Work to be completed: From the data below, please reproduce exactly everything from the line that contains "นิตยสารสำหรับผ" down to the line that contains "จากทุกวงการ เช่น ชัชวาล", with both ends included.

━━━━━ Records supplied

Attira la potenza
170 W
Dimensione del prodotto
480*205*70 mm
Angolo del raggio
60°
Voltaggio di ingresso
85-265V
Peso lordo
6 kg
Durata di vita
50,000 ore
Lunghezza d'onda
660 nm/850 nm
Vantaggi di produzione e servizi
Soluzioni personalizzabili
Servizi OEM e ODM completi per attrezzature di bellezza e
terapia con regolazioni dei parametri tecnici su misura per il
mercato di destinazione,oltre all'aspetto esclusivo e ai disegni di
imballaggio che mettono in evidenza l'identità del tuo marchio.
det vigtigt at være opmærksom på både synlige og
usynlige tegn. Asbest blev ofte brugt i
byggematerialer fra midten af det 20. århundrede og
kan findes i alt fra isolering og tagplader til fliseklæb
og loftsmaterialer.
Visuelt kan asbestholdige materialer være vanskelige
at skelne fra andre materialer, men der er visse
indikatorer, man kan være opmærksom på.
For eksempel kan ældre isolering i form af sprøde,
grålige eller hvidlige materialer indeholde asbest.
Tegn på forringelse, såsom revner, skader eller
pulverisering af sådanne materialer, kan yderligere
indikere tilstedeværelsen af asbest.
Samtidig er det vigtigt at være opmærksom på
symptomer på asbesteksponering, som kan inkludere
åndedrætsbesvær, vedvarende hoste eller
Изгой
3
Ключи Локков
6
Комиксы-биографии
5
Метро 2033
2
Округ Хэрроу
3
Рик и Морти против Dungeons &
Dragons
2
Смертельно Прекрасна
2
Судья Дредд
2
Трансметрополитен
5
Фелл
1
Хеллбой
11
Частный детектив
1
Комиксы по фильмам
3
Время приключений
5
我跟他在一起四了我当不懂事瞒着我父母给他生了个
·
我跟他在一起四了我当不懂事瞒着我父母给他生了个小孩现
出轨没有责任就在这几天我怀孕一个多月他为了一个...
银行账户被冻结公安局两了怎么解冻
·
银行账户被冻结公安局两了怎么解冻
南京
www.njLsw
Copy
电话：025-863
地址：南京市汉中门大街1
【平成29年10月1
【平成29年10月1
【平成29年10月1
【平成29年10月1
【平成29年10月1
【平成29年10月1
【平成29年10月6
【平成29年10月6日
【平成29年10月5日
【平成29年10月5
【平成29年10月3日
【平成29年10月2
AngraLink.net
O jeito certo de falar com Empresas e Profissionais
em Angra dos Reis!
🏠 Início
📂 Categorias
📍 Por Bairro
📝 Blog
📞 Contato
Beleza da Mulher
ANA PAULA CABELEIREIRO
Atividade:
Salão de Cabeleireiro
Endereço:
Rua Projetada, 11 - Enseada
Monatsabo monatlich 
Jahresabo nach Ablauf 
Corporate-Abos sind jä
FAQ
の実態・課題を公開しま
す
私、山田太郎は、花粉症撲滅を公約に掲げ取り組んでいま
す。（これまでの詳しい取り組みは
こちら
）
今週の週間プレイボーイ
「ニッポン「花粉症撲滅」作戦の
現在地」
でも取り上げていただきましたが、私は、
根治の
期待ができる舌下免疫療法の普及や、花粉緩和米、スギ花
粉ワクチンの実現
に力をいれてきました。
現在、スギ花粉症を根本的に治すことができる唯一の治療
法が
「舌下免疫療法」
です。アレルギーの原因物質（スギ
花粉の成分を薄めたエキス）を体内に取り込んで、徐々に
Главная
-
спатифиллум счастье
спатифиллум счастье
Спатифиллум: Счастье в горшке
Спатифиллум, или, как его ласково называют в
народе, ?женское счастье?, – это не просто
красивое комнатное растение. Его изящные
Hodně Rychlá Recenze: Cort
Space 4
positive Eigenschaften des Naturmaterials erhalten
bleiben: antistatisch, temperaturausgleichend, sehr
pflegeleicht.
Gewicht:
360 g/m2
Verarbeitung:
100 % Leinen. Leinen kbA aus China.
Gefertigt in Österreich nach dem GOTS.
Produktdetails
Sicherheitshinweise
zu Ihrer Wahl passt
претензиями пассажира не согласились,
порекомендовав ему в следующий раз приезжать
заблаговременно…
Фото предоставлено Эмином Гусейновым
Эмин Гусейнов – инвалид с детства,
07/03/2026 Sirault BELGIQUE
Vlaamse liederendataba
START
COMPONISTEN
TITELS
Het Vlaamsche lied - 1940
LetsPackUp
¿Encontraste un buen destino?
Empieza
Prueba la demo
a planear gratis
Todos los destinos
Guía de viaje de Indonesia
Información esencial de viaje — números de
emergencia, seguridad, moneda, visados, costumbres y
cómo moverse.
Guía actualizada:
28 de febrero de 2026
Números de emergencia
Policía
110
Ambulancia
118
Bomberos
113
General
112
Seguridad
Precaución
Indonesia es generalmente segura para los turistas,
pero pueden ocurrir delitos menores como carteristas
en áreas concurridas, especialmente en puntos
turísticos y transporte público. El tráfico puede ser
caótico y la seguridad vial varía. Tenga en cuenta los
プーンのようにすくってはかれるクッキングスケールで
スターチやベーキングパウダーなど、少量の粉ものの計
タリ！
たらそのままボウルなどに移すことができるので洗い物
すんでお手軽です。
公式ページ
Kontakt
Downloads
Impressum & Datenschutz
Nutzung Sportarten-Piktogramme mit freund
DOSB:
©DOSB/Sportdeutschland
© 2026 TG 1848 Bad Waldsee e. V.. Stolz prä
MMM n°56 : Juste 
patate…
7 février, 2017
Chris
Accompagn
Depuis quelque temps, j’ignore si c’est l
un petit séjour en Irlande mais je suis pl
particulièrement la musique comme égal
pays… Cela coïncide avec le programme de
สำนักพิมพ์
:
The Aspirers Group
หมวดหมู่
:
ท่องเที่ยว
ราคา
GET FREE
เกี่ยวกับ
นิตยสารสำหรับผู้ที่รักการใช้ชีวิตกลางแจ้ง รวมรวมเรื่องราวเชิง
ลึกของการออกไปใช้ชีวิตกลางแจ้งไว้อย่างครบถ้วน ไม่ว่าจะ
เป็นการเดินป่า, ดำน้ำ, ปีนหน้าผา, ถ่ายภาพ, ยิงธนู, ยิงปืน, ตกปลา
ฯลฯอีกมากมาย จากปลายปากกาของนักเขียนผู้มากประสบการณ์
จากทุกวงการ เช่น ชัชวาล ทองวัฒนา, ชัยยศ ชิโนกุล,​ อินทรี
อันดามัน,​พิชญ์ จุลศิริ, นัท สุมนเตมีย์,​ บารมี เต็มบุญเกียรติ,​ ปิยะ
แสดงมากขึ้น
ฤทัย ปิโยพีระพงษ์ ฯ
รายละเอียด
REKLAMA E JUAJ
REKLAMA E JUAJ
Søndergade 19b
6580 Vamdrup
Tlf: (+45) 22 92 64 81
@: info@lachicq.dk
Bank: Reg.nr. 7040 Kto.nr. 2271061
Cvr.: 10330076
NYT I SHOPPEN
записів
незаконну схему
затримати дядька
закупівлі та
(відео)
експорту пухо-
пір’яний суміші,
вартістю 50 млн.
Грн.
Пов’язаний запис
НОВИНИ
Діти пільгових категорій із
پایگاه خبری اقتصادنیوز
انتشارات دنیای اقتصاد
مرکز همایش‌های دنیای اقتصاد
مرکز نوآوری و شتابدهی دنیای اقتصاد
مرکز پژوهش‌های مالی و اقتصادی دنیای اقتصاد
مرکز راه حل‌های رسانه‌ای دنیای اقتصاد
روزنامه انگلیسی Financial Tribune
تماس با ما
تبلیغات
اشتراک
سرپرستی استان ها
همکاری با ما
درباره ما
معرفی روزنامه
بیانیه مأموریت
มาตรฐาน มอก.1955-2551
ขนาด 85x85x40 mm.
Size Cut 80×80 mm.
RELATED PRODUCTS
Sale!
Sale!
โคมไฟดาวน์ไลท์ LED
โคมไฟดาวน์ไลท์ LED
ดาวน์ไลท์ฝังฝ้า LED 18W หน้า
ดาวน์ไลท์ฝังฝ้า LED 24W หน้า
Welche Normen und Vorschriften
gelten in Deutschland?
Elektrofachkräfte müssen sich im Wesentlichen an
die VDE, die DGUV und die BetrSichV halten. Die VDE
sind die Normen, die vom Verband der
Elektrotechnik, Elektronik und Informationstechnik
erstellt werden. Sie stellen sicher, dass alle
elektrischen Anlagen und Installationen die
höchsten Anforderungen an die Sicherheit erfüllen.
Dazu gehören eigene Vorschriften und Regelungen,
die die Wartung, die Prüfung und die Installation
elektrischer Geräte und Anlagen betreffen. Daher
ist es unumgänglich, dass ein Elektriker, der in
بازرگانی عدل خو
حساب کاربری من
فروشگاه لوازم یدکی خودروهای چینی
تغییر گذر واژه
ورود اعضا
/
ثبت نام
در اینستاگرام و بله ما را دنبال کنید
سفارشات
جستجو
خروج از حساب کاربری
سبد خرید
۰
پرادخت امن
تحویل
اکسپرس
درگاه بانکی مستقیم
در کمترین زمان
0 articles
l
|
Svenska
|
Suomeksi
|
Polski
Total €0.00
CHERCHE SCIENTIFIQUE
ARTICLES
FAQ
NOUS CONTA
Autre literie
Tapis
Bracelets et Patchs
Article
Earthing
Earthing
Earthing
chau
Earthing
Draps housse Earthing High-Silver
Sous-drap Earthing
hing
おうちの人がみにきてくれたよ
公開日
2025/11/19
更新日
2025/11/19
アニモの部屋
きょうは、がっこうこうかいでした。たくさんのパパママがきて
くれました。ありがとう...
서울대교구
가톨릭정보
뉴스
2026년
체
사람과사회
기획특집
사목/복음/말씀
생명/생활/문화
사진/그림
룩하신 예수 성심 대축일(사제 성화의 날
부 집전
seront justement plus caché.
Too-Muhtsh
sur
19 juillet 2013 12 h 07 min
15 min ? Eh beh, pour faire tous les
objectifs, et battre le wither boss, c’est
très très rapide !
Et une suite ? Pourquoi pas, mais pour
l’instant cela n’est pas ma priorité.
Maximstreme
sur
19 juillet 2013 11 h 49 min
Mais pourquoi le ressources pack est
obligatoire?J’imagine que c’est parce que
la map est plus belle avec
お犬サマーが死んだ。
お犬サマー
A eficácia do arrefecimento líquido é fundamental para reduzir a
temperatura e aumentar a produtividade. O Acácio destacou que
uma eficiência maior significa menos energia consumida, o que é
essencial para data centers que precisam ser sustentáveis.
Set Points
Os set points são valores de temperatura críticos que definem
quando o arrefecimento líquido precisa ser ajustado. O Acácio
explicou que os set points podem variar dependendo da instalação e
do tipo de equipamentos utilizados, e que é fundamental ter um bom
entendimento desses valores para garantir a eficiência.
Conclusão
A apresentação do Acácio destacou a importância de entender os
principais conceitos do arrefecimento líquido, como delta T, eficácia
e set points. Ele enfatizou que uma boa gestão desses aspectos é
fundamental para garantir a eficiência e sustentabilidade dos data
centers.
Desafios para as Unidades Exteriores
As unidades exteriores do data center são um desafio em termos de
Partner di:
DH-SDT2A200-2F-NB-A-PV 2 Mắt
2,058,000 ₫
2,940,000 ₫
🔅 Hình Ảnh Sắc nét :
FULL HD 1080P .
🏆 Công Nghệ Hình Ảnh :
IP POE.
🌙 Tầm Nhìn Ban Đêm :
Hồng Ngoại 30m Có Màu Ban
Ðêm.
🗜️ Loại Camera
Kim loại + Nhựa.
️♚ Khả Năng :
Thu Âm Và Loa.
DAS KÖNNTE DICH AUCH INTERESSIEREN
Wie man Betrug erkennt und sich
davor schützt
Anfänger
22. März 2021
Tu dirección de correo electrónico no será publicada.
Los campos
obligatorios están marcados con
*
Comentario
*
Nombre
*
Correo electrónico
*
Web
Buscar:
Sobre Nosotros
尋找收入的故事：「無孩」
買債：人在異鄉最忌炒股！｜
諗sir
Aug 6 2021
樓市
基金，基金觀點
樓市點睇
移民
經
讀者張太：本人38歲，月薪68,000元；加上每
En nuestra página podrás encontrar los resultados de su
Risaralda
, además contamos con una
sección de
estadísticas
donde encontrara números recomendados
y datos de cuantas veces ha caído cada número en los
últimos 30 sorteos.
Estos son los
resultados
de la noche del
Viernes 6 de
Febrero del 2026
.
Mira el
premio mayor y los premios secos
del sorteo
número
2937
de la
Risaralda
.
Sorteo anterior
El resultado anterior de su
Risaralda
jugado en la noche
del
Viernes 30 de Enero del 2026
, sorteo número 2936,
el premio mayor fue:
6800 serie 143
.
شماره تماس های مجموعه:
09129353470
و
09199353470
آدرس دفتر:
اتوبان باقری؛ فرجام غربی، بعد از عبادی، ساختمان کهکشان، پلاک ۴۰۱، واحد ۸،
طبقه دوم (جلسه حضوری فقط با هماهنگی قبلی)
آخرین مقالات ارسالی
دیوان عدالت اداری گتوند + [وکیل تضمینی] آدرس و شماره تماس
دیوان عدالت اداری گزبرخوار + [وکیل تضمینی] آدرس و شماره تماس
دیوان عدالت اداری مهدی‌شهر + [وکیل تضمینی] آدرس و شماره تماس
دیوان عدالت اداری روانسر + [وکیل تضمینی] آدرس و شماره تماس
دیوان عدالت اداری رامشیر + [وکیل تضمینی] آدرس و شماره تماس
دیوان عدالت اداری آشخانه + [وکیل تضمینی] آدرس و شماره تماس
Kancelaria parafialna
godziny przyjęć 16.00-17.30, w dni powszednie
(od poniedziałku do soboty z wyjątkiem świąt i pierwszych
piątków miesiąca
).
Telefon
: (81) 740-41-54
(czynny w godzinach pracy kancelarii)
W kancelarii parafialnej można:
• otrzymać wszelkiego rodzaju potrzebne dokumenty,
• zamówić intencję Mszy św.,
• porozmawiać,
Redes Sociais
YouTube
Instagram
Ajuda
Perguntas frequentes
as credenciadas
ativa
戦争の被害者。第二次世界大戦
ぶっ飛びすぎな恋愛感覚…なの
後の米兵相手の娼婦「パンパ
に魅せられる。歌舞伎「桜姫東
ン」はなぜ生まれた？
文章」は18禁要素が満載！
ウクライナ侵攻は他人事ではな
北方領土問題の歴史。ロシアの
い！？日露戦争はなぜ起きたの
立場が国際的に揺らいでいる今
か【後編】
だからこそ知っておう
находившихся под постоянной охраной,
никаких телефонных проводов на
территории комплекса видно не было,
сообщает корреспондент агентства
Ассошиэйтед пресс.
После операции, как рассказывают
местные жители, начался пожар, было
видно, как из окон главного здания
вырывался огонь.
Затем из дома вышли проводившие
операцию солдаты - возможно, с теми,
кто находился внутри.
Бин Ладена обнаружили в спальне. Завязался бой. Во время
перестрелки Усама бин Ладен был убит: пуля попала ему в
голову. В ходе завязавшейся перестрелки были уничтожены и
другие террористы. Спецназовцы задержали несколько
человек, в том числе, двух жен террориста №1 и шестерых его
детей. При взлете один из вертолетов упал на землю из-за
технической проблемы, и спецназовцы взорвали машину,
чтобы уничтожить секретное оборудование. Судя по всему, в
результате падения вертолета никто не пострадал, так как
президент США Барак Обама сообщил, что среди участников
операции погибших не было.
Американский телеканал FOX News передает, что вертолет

━━━━━━━━━━

Written reply:
นิตยสารสำหรับผู้ที่รักการใช้ชีวิตกลางแจ้ง รวมรวมเรื่องราวเชิง
ลึกของการออกไปใช้ชีวิตกลางแจ้งไว้อย่างครบถ้วน ไม่ว่าจะ
เป็นการเดินป่า, ดำน้ำ, ปีนหน้าผา, ถ่ายภาพ, ยิงธนู, ยิงปืน, ตกปลา
ฯลฯอีกมากมาย จากปลายปากกาของนักเขียนผู้มากประสบการณ์
จากทุกวงการ เช่น ชัชวาล ทองวัฒนา, ชัยยศ ชิโนกุล,​ อินทรี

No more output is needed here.